FR
Long Talk (25min)
Building a Reliable AI Product: The Example of Vedder, Spotify's Text-to-Insights Platform
Description
At Spotify, we launched Vedder, an internal tool that transforms natural language questions into reliable SQL queries (text-to-SQL), used every day by data teams.
This project was born from a simple need: to make data accessible to everyone, reliably and with a real guarantee of quality answers. Text-to-SQL is a well-known subject, but mastering it at the scale of all a company's data is a considerable challenge.

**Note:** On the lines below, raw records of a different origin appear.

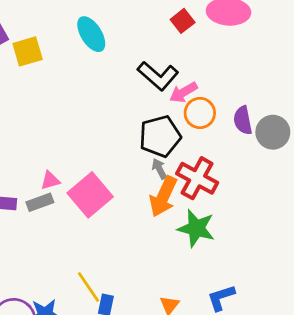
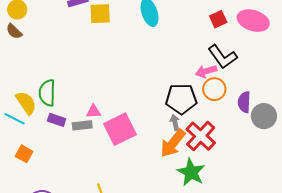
black L-shape: (158, 76) -> (223, 57), moved

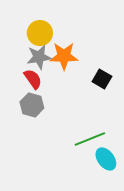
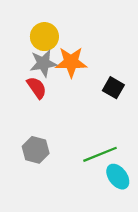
gray hexagon: (32, 105) -> (36, 150), moved

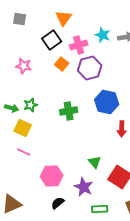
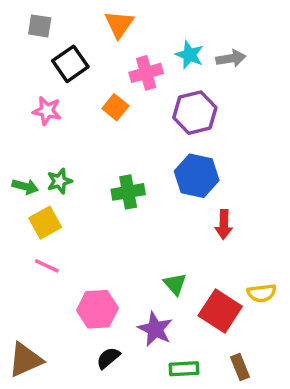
black square: (52, 40) -> (70, 64), moved
purple hexagon: (90, 68) -> (195, 113), moved
yellow square: (23, 128) -> (45, 223), turned 36

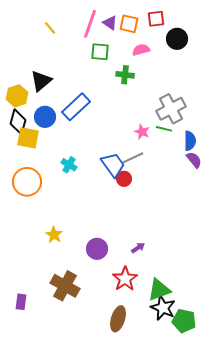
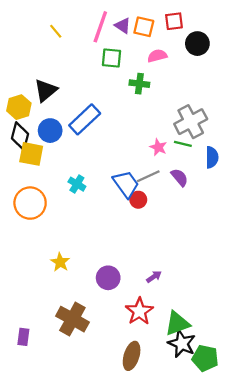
purple semicircle: (194, 160) -> (180, 177), moved

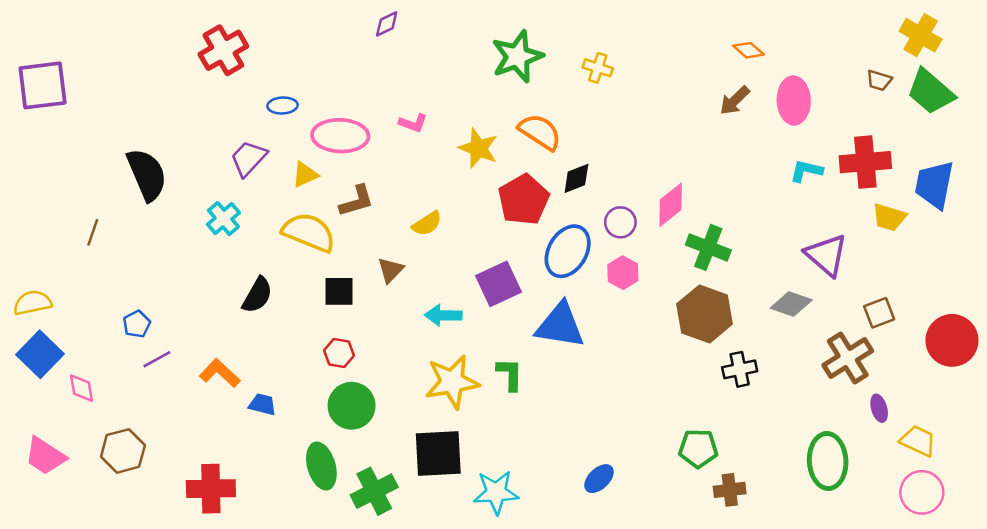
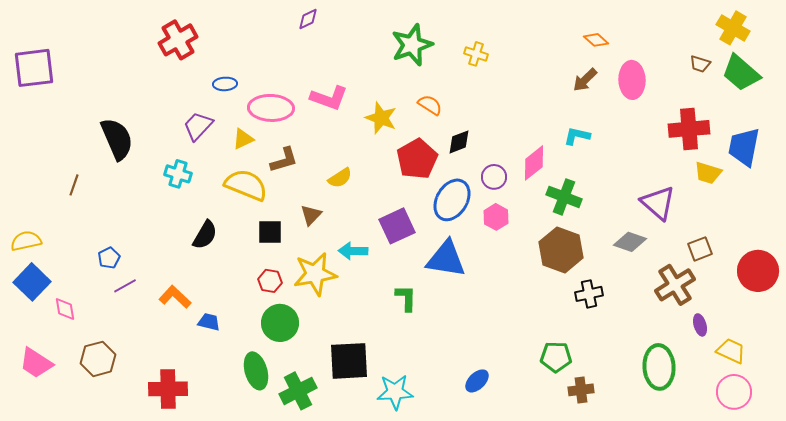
pink L-shape: (413, 123) -> (329, 98), size x1.6
orange semicircle: (540, 132) -> (430, 105), size x0.7
cyan L-shape: (806, 171) -> (577, 136), moved
cyan cross: (223, 219) -> (178, 174), turned -32
yellow star: (452, 382) -> (315, 274), moved

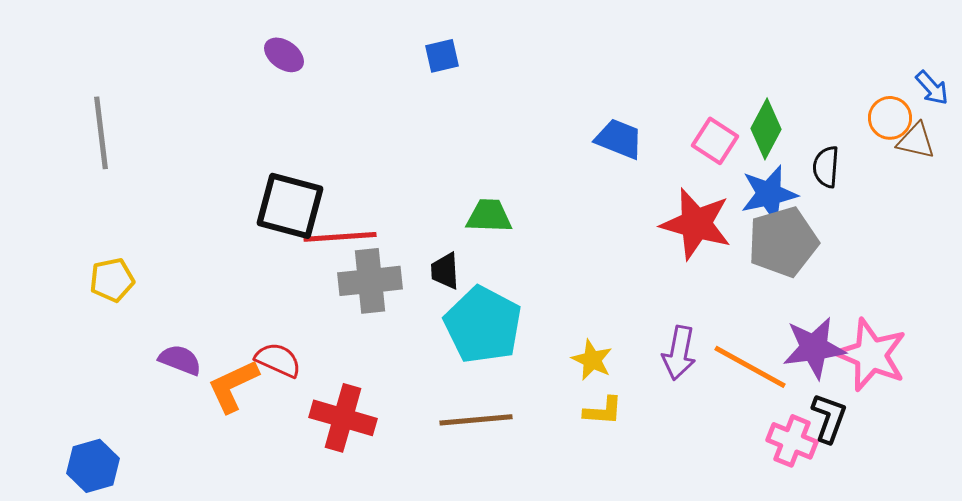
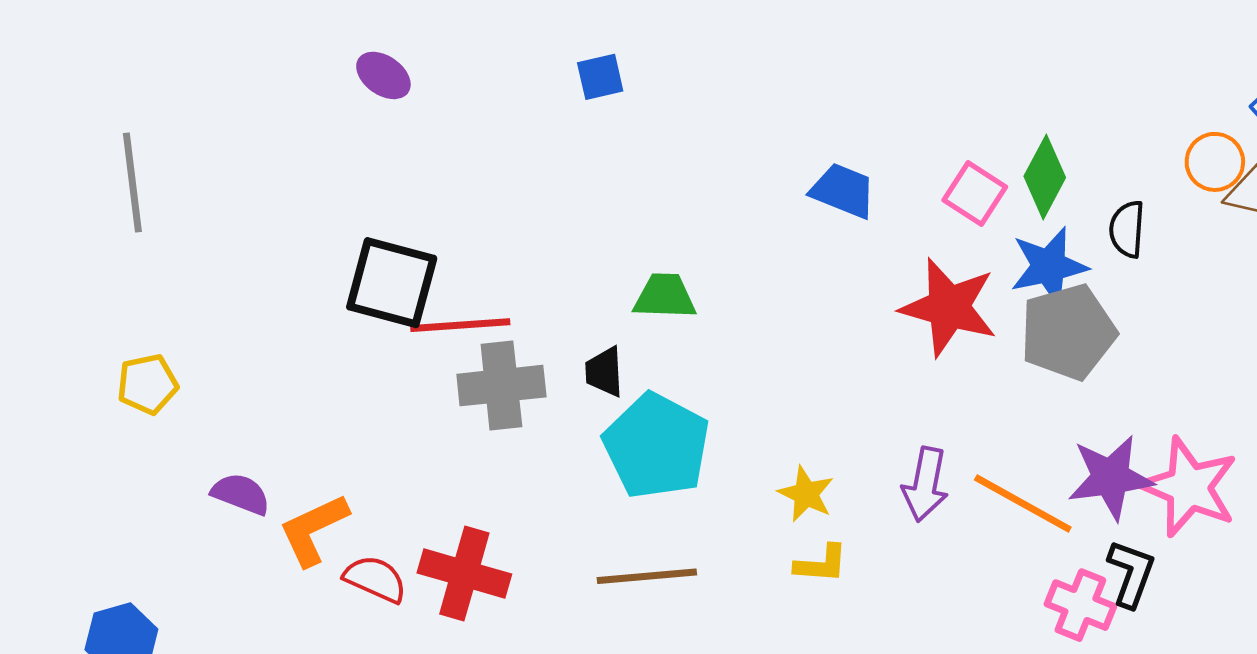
red semicircle: (278, 360) -> (375, 579), moved

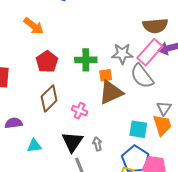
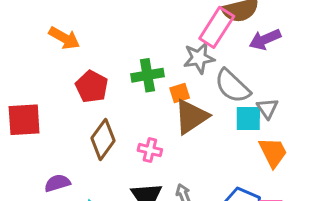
pink rectangle: (150, 52) -> (217, 27), moved
gray triangle: (164, 108) -> (267, 108), moved
cyan square: (138, 129) -> (248, 118), moved

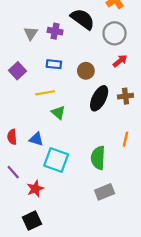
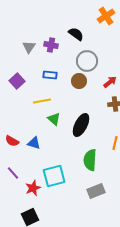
black semicircle: (83, 19) -> (76, 34), size x0.7
gray circle: (115, 33) -> (87, 61), moved
red arrow: (120, 61) -> (110, 82), moved
black ellipse: (99, 98) -> (81, 125), moved
red semicircle: (12, 137) -> (12, 141), turned -56
cyan square: (56, 160) -> (54, 176), moved, turned -35

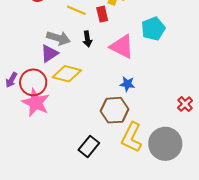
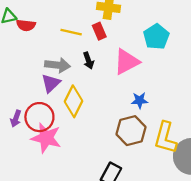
pink triangle: (122, 47) -> (127, 62), turned -44
yellow diamond: (67, 74) -> (73, 101), turned -68
yellow L-shape: (132, 137) -> (165, 138), moved

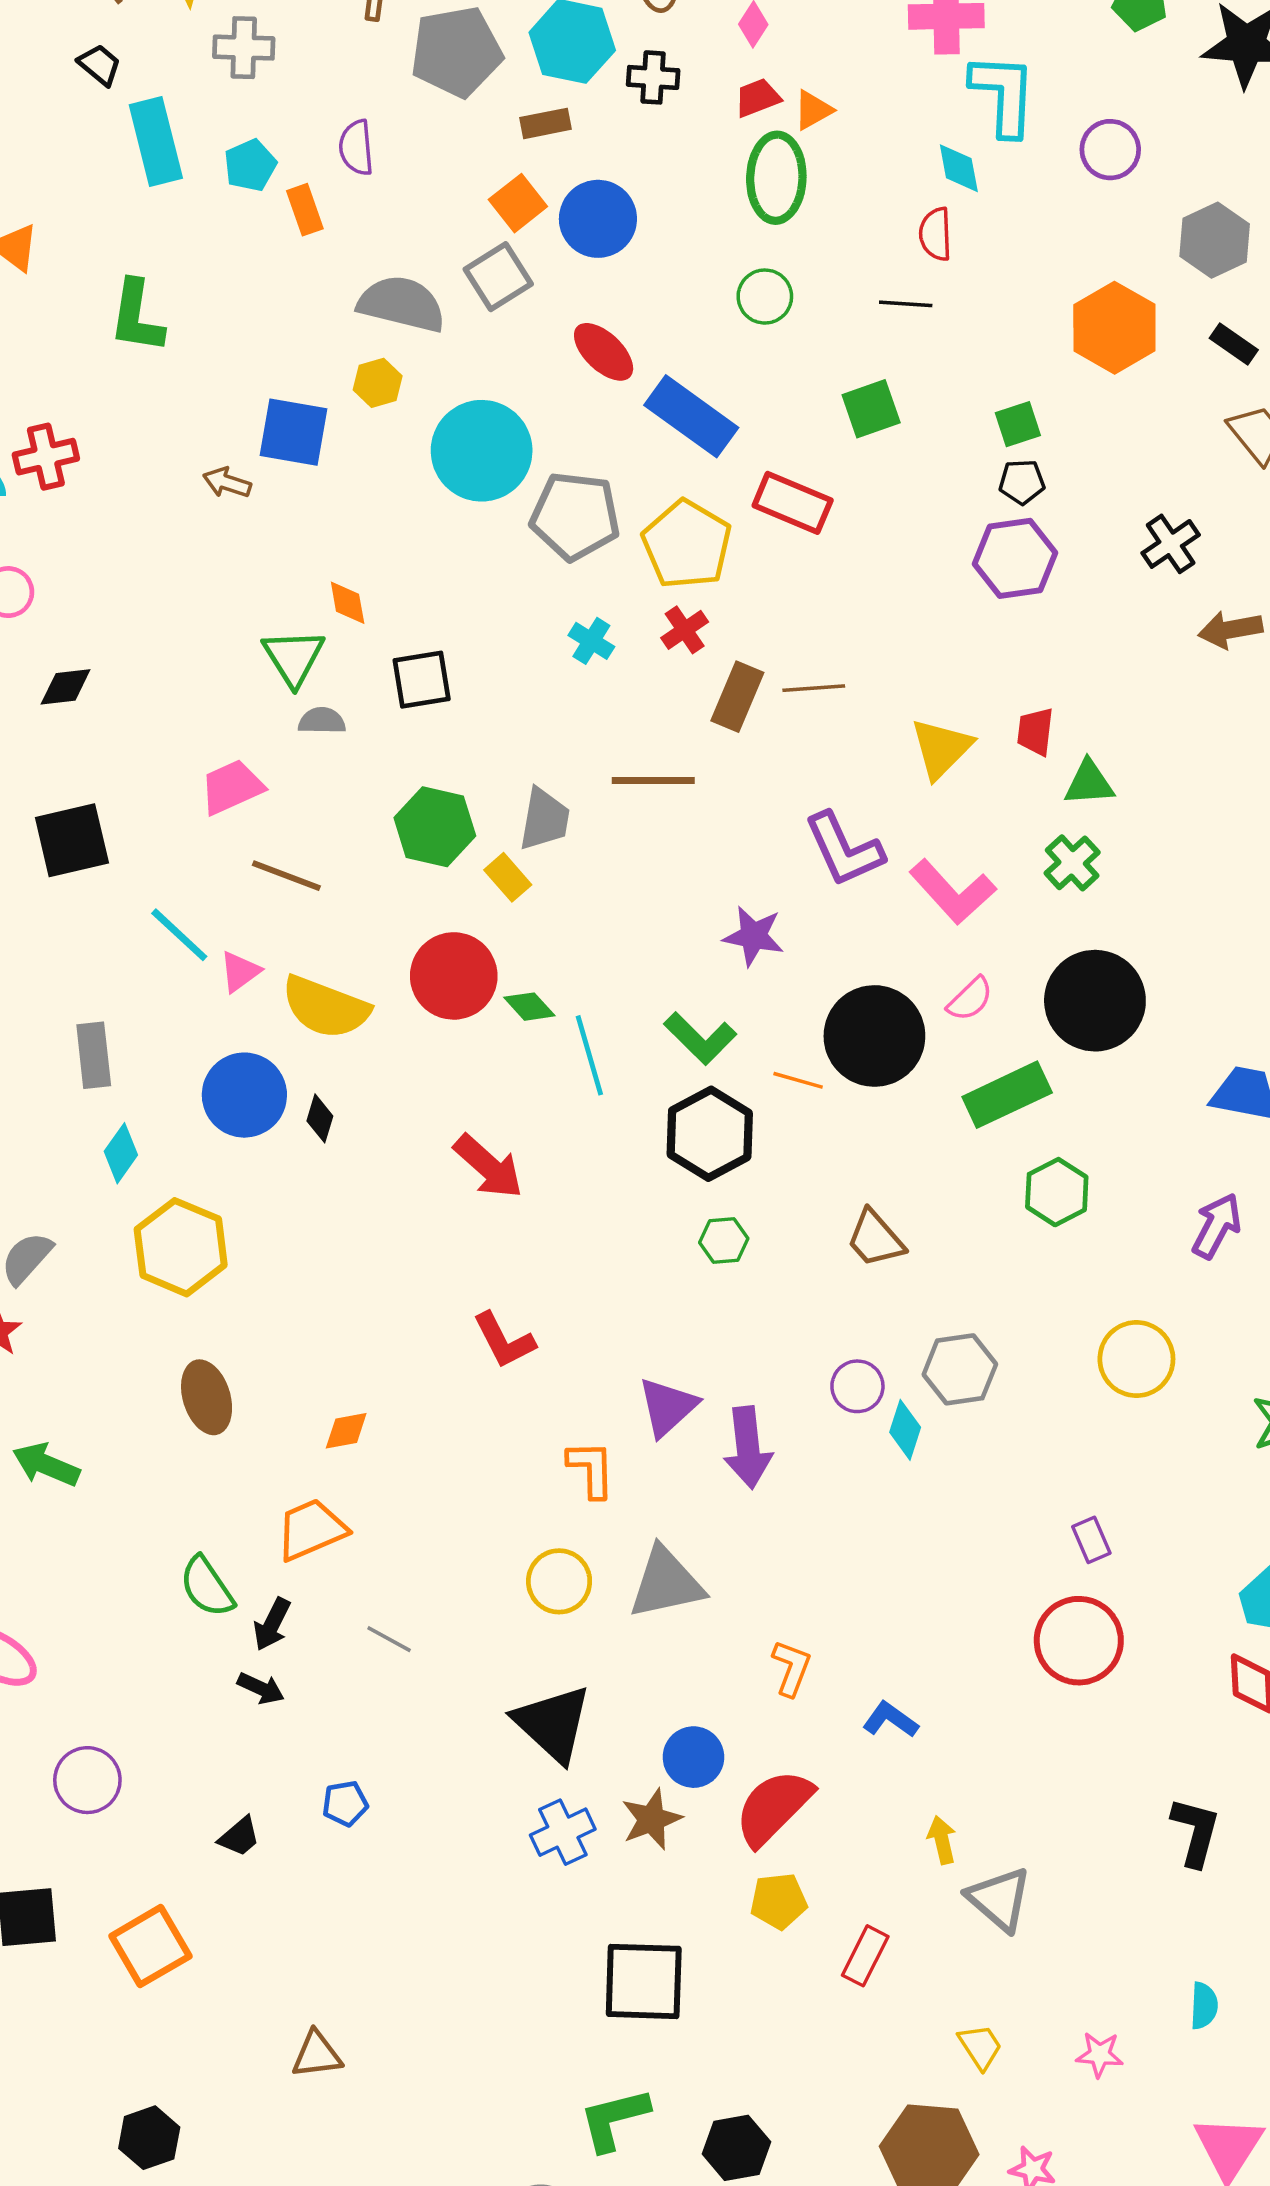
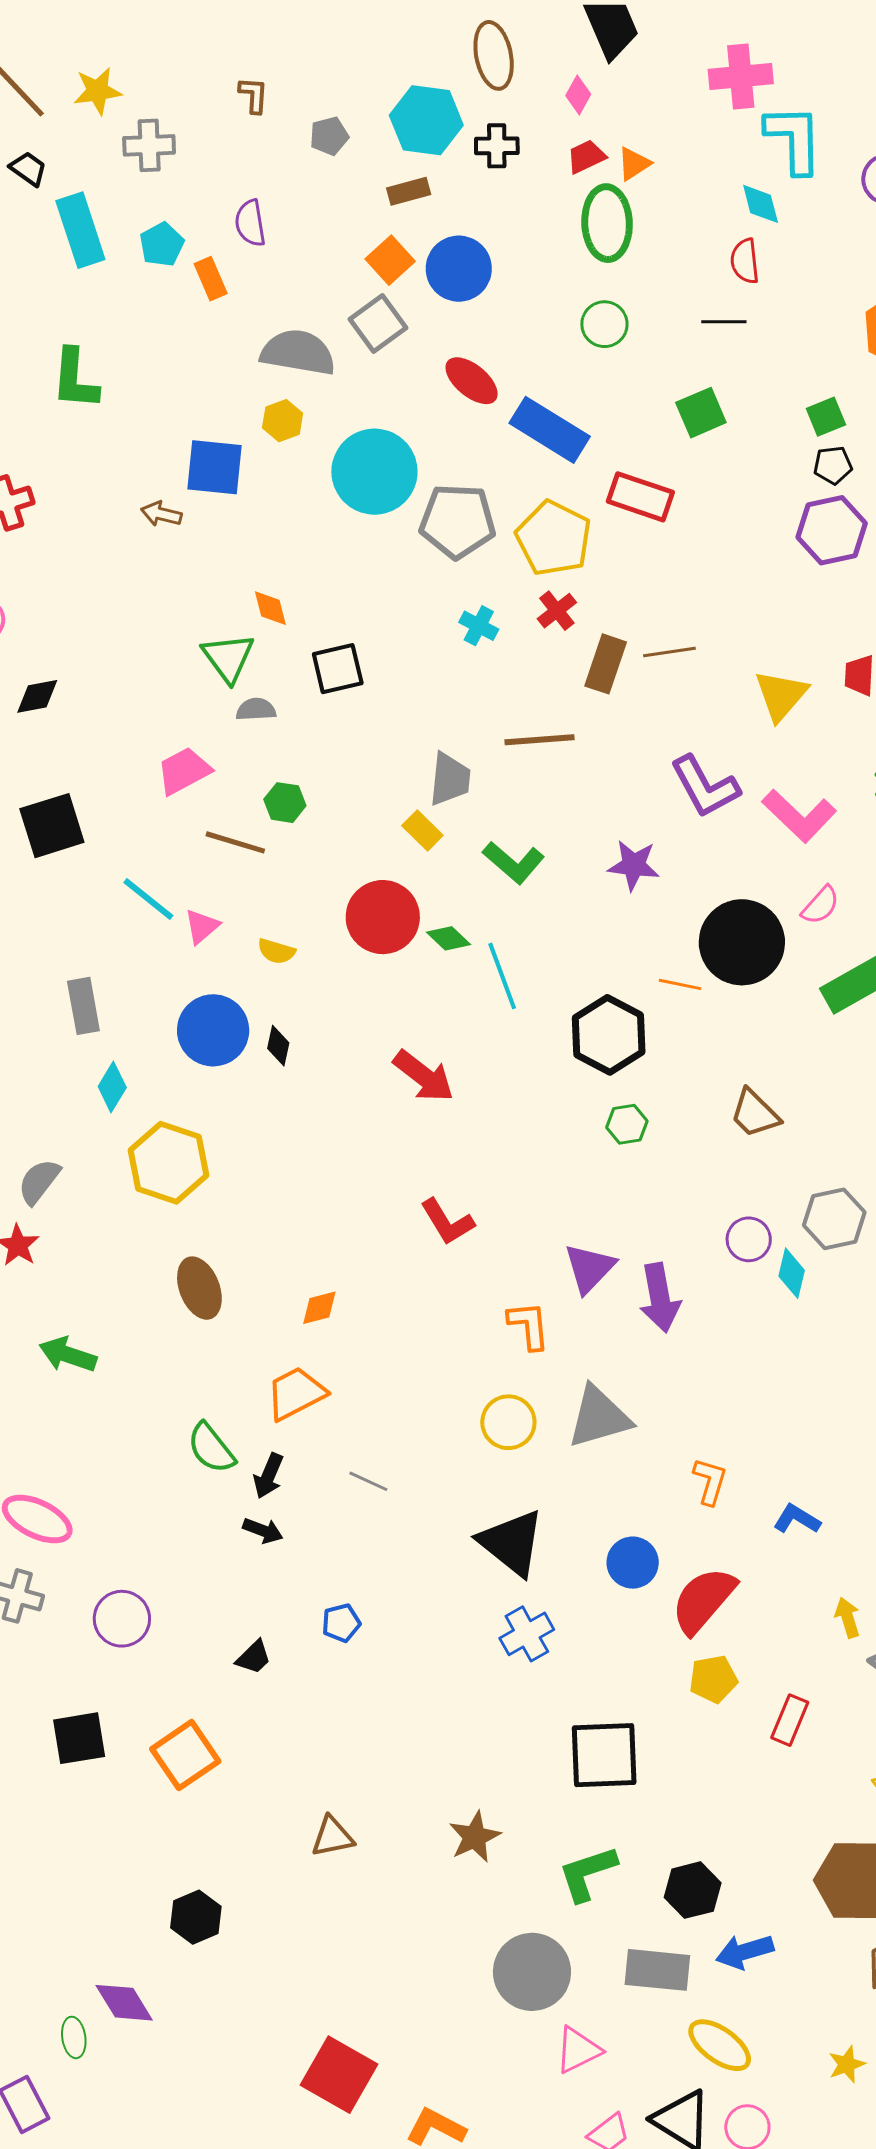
gray pentagon: (456, 52) -> (329, 136), size x0.5
green hexagon: (435, 827) -> (285, 803), moved, size x0.6
yellow semicircle: (326, 1007) -> (276, 951), size x0.5
green L-shape: (700, 1038) -> (514, 862), moved
brown star: (652, 1819) -> (475, 1837), moved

Explaining how we built Vedder is telling the story of how to build an AI product based on large language models (LLMs).
In this talk, I will share the experience of a PM on an AI product and a few key messages:
• Start small, learn, then scale: how we transformed an experiment into a widely adopted product.
• Adding certainty to LLMs: setting up continuous evaluations to ensure reliability of results.
• Involving users in learning: collaborative data curation by business experts.
• Measuring the ROI of an AI product: productivity gains, new types of users, and organizational adoption.
Finally, I will address possible developments and how to project them:
• The perspectives of context retrieval and the connection with the company's collective knowledge to move from text-to-SQL to text-to-insights.
• And the strategic question: how these internal AI products can differentiate themselves sustainably from major LLM providers like OpenAI or Anthropic.